It could be as late as October before the state catches up with a backlog of unpaid unemployment claims, which surpassed 700,000 this week, state officials said Wednesday.
Speaking at a Senate committee meeting, Department of Workforce Development Secretary Caleb Frostman said staffing needs and an antiquated unemployment program have been the biggest bottlenecks when it comes to processing the crush of claims arising from the COVID-19 shutdowns.
Frostman said the department may not catch up with the backlog until sometime between mid-August and early October, depending on staffing levels.
Before the pandemic, the department handled about 40,000 initial claims per week, but the number of weekly claims skyrocketed to more than 300,000 after many businesses shut down or limited their services.
“No administration has ever faced anything like that before,” said Mark Reihl, DWD unemployment division administrator. “We have done everything possible as quickly as possible to bring as many people on as we could ... Frankly, I think we have done a great job in this period of time. Is it as good as we would like? Certainly not.”
As of Monday, just over 728,000 of the approximately 2.4 million claims received between March 15 and May 23 remained unpaid. About 11% of those claims have been denied and unemployment claims can be filed weekly, so the total number of claims doesn’t directly translate to how many people have filed for unemployment.
DWD last week reported Wisconsin lost 385,900 private-sector jobs from March to April, and the unemployment rate shot up from 3.1% to 14.1%. On Wednesday, DWD announced the unemployment rate in the Madison metropolitan area in April was 11.1%. Rates in cities around the state ranged from 9.9% in Fitchburg to 21.1% in Superior. In Iron and Menominee counties, the rate reached 26.2%.
Criticism over delays has been mounting, primarily from Republican lawmakers.
“Nothing could have set us up to be prepared for this. There’s no way. The barn is on fire,” said state Sen. Chris Kapenga, R-Delafield. “If there’s a fire, the secretary has to find out how to put it out as quickly as possible. Outstanding claims are not acceptable.”
Frostman said efforts are being made to address staffing needs, including hiring additional adjudicators, departmental reorganizations and the opening of a call center.
However, the state’s decades-old computer system remains a major obstacle.
“Our antiquated, inflexible, 50-year-old COBOL-based benefits system has hamstrung our ability to quickly onboard new changes in programs,” Frostman said. “Although it was known to be highly problematic coming out of the Great Recession, UI’s benefits system has still not modernized.”
One of the biggest challenges with the program is that inputting new claims and processing claims for payment cannot happen at the same time, which creates delays. Claims need to be processed carefully to avoid fraud or improper payments, so expanding call hours and taking claimants’ information to input later could lead to inaccuracies, Frostman said.
DWD officials also said the inability to process payments while inputting claims means it doesn’t make sense for the department to expand operations to 24 hours a day, as some Republicans are seeking.
The program also created challenges in processing the federal government’s $600 in weekly unemployment benefits approved through the CARES Act, with Wisconsin becoming the last state in the nation to begin issuing those dollars.
‘Nothing was done’
Sen.

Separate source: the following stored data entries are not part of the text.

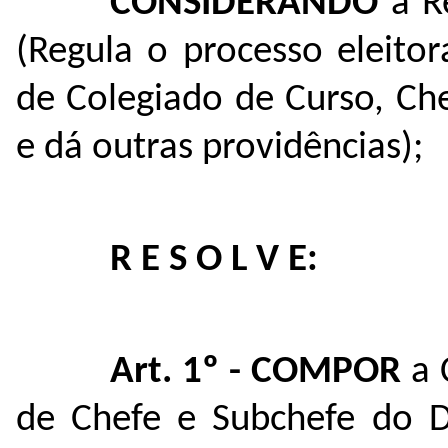
CONSIDERANDO
a R
(Regula o processo eleito
de Colegiado de Curso, Ch
e dá outras providências)
;
R E S O L V E:
Art. 1º - COMPOR
a 
de Chefe e Subchefe do 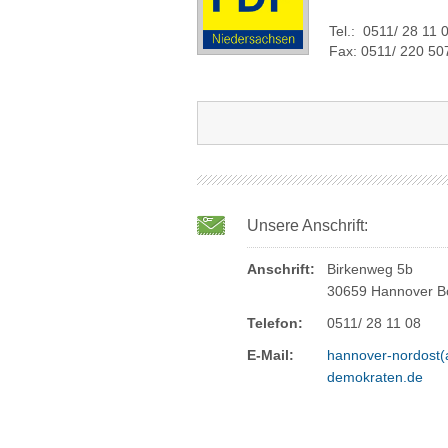
Tel.: 0511/ 28 11 
Fax: 0511/ 220 50
Unsere Anschrift:
Anschrift:
Birkenweg 5b
30659 Hannover Bo
Telefon:
0511/ 28 11 08
E-Mail:
hannover-nordost(a
demokraten.de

Robert Wirch, D-Somers, said it’s been known for years that the unemployment insurance system needed to be replaced.
“Nothing was done for six years to update that antiquated technology,” Wirch said. “Republicans control how the money is spent and the budget and they chose not to put money in to upgrade the unemployment system.”
Kapenga said putting the blame on Republicans was “a bunch of BS.”
“I don’t want to hear another person say it’s all the Republicans’ fault,” he said.
The state’s unemployment benefits program has become a hotbed of partisan disagreement since the COVID-19 outbreak began, with Republicans calling on Democratic Gov. Tony Evers and DWD to do more to process claims faster.
“It would be nice if there would be a little effort, a little help, from the other side,” Sen. Stephen Nass, R-Whitewater, said Wednesday.
However, Democrats were quick to point to several bills passed over the last eight years by the GOP-led Legislature that restrict Wisconsinites’ access to unemployment. One bill, passed in 2011, created a one-week waiting period before claimants can receive a payment. That requirement has been waived since March 15.
Other legislation over the years include increasing the work search requirement to receive benefits, expanded drug screening requirements and other changes to eligibility or to penalize those who input false information when filing a claim.
DWD spokesman Ben Jedd said the unprecedented number of unemployment claims received over the last two months is the primary reason for the department’s backlog. However, he said the legislative changes over the last several years have required more claims to go through the adjudication process, which adds to delays.
Additionally, the state’s unemployment fund missed out on roughly $25 million in federal reimbursements last month due to the Legislature’s delayed passage of a waiver of the one-week waiting period.
“This pandemic is revealing how challenges within the Wisconsin unemployment system were caused by Republican policies and further exasperated by their inaction,” Senate Minority Leader Janet Bewley, D-Mason, said in a statement. “No matter how hard they try to rewrite their own history, the fact remains that Republicans have spent years tightening and restricting access to unemployment benefits.”